Tra l’altro questo potere di influenza ha la capacità di sconfinare in quelli che sembrano provvedimenti di politica economica- i famosi dazi- ma che in realtà altro non sono che un’estensione ancora una volta della nuova politica estera americana: la minaccia di imporre un aggravio sulle importazioni di alluminio ed acciaio da Francia e Germania per esempio ha fatto si che questi paesi molto velocemente si siano schierati con USA e Regno Unito nella questione Skrypal, sulla quale permangono moltissimi dubbi”.

La presenza militare russa in Siria è importante, decisamente superiore a quella dispiegata dagli USA a Mambij. Quali sono i margini d’azione degli Usa in questa situazione e la capacità di coinvolgimento di altri attori come gli alleati della Nato o Israele? Qual è la probabilità di una reazione russa, tenuto conto dell’investimento strategico, militare, economico dispiegato in questi anni da Mosca nella regione?

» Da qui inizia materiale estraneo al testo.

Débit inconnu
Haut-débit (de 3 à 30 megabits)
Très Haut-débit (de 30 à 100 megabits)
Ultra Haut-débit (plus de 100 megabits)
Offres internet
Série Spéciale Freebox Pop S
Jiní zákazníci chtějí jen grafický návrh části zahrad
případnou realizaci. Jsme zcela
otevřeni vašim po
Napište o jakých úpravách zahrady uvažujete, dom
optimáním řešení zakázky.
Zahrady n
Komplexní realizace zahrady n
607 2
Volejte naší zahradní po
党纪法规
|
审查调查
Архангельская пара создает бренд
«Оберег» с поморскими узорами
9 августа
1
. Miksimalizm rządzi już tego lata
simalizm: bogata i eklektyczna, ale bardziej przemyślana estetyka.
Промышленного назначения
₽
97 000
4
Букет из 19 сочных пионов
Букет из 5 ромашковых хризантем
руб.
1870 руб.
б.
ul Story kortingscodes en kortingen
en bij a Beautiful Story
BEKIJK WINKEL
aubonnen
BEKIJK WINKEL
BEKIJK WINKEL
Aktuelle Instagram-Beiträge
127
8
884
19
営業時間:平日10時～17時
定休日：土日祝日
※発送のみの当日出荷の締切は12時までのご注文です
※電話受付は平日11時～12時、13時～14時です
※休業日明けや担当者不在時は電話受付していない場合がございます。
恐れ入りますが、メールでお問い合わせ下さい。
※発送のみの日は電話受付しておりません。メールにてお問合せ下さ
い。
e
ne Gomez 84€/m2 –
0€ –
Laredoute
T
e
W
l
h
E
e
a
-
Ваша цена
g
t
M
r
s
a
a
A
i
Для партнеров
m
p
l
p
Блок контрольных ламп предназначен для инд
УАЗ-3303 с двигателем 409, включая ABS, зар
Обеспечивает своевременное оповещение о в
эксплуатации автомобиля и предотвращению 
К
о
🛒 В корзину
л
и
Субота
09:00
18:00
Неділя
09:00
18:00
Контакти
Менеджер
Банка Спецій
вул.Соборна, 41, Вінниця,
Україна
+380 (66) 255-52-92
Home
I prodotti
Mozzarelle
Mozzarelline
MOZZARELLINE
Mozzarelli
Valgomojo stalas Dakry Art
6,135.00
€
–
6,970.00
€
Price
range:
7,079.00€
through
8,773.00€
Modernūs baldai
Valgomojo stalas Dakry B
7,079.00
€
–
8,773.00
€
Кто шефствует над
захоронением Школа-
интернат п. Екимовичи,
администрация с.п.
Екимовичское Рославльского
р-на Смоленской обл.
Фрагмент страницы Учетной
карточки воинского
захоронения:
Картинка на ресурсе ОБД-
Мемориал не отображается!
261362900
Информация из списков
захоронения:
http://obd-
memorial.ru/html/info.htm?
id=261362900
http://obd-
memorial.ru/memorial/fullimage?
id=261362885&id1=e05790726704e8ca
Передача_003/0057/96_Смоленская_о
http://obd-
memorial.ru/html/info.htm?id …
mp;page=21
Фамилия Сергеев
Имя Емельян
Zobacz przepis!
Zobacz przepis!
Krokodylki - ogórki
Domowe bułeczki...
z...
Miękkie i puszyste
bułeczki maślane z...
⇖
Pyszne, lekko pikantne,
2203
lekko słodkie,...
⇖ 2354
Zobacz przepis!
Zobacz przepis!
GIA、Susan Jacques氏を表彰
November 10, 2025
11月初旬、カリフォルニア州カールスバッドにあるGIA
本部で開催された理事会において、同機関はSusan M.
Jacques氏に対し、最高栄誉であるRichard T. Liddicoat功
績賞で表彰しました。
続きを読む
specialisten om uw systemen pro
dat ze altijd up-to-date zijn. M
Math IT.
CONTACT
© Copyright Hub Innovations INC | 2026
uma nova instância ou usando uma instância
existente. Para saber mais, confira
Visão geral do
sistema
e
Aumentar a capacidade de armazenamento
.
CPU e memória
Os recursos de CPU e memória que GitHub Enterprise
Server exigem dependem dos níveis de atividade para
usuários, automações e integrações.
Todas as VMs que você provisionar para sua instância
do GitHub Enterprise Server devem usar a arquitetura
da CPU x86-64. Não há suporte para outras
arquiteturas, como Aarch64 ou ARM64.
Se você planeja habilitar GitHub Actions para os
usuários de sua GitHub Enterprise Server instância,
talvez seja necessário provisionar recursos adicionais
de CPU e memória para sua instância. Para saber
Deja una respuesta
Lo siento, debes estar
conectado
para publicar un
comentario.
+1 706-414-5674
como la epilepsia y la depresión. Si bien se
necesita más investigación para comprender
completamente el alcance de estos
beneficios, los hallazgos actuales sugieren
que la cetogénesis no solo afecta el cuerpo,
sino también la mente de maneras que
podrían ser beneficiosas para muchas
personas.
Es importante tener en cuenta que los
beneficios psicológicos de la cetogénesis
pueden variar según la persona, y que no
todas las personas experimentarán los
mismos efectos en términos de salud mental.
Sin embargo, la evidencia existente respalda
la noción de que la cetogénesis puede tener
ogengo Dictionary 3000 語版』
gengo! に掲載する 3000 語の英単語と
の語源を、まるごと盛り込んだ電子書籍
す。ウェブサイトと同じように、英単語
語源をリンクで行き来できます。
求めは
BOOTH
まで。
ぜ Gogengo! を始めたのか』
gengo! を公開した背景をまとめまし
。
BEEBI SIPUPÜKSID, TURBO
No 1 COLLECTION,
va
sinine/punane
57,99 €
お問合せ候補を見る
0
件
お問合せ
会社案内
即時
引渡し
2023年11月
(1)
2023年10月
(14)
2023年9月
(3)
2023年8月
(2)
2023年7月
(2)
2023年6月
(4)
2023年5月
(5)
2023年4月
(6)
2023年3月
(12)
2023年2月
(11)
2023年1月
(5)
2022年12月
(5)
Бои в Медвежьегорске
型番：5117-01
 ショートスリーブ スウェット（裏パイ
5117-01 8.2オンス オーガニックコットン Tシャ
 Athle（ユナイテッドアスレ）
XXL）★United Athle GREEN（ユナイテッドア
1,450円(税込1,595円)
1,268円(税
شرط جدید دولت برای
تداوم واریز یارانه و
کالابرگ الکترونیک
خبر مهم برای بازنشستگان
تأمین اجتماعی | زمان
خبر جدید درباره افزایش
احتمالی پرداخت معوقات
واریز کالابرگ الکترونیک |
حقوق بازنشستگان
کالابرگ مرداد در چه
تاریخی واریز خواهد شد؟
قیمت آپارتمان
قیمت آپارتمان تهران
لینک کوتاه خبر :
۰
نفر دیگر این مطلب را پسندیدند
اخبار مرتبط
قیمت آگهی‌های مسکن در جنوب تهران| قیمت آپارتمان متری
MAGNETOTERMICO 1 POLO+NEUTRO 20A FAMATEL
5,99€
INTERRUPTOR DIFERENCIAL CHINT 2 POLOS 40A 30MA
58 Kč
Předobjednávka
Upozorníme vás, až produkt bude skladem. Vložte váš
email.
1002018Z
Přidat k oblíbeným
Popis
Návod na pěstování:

“Finora il Cremlino hanno dato prova di grande tenuta di nervi e di una certa saggezza. Stando ai precedenti più recenti possiamo osservare che quando Israele si è mosso contro bersagli iraniani in Siria Mosca si è limitata ad un ruolo puramente difensivo, tentando di sventare gli attacchi con i suoi sistemi antimissile, evitando però di reagire in modo diretto. Diverso sarebbe se gli USA decidessero di muoversi direttamente. E’ bene tener presente quel che è successo in un quadro più ampio dei rapporti fra l’Occidente e la Russia negli ultimi decenni. Noi abbiamo visto che la Russia non ha reagito all’espansione dell’Ue e a quella della Nato verso Est, non ha dato seguito a tutta una serie di azioni anche millitari come nei Balcani quando Clinton fece bombardare la Serbia senza preavviso -il 1° ministro russo Primakof in quel in volo verso Washington, fu richiamato immediatamente a Mosca-. Ad un certo punto però la Russia ha tracciato la linea rossa da non oltrepassare: è accaduto nel 2008, quando Obama ha deciso di far costruire il sistema missilistico in Romania e Polonia. Da quel momento in poi la Russia ha iniziato a reagire e a difendere la sua linea di demarcazione, il suo spazio vitale. Lo ha fatto quando gli Usa hanno organizzato il colpo di Stato in Ucraina, rioccupando la Crimea e favorendo la secessione del Dombass. Nel 2015 in Siria è accaduta la stessa cosa quando Mosca è scesa in campo accanto ad Assad. Quindi io non conterei più di tanto sul fatto che la Russia rimanga ferma in caso di provocazione. Negli ultimi anni Mosca ha iniziato a reagire ed anche con una certa efficacia. Questo dovrebbe consigliare a tutti e anche a Washington un esercizio di ragionevolezza e di prudenza. Soprattutto perché il progetto di far fare ad Assad la fine di di Saddam o di Gheddafi è già archiviato”.